Admiro esses Liberatos todos, principalmente o amante de loiras, morenas, ruivas e negras inesquecíveis, entre taças de champanha da melhor safra. Mas de quem mais gosto é do guri que pega a gente pela mão, um picolé na outra, e nos leva para sua doce cidade, Cachoeira do Sul.
Aos olhos do garoto cachoeirense, nesse lugar há cores impressionistas, sacadas em estilo art-nouveau, cheiros amenos no ar, moças nas janelas dispostas a namorar. Com Liberato de cicerone, os leitores adquirem mais respeito pelos prédios da avenida principal e pelo Château d'Eau, na frente da Catedral. Vamos aos bailes de debutantes promovidos pela Dona Nenê Müller. Comemos arroz doce com canela em pó na casa da tia mais querida.
No ano de 1957, Liberato Salzano Vieira da Cunha, pai do titular desta coluna, era o secretário de Educação do Estado. Ele e a esposa foram visitar escolas da Fronteira Oeste. Eu era do terceiro ano do Grupo Escolar Rivadávia Corrêa, em Sant'Ana do Livramento. Fiquei fascinado diante do casal, tão distinto e afável, que nos tornava importantes. Os dois gostavam de crianças, falaram com o maior carinho sobre os quatro filhos que tinham. Estavam com saudade, mas ainda iriam percorrer escolas da região.

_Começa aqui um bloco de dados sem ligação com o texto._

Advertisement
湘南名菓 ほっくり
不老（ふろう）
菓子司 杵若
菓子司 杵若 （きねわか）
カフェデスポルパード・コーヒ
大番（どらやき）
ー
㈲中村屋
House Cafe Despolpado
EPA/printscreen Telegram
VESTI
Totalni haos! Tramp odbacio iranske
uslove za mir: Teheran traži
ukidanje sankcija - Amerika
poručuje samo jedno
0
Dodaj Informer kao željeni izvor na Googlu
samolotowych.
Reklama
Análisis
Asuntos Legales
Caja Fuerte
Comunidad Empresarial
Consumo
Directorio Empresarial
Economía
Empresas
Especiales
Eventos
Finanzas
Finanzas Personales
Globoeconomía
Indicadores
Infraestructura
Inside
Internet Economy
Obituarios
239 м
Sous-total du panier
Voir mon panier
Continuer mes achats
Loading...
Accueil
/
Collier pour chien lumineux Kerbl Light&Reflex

Também me senti órfão quando o jornal A Platéia noticiou o pior desastre aéreo da minha infância. Ao sair de Bagé, às 8h40min do dia 7 de abril, um domingo, o avião em que o casal viria para Porto Alegre explodiu.
Uma década depois, estive pela primeira vez em Cachoeira do Sul. O que mais me impressionou foi a Fonte das Águas Dançantes, com trilha sonora: "E a fonte a cantar, chuá, chuá...". Livramento e a vizinha Rivera, no Parque Internacional, têm fonte de águas luminosas. Mas sem música.
Por isso, adoro quando as crônicas de Liberato Vieira da Cunha me levam para Cachoeira, essa cidade em que mesmo as lembranças mais amargas têm gosto de arroz doce com canela em pó.

A pasta que aguardava análise na prateleira não revelou nenhum documento histórico inédito, mas permitiu o deleite de revisitar Cachoeira através de um olhar forasteiro e abalizado. E, mais do que isto, isento da pequenez diária que por vezes nos acomete.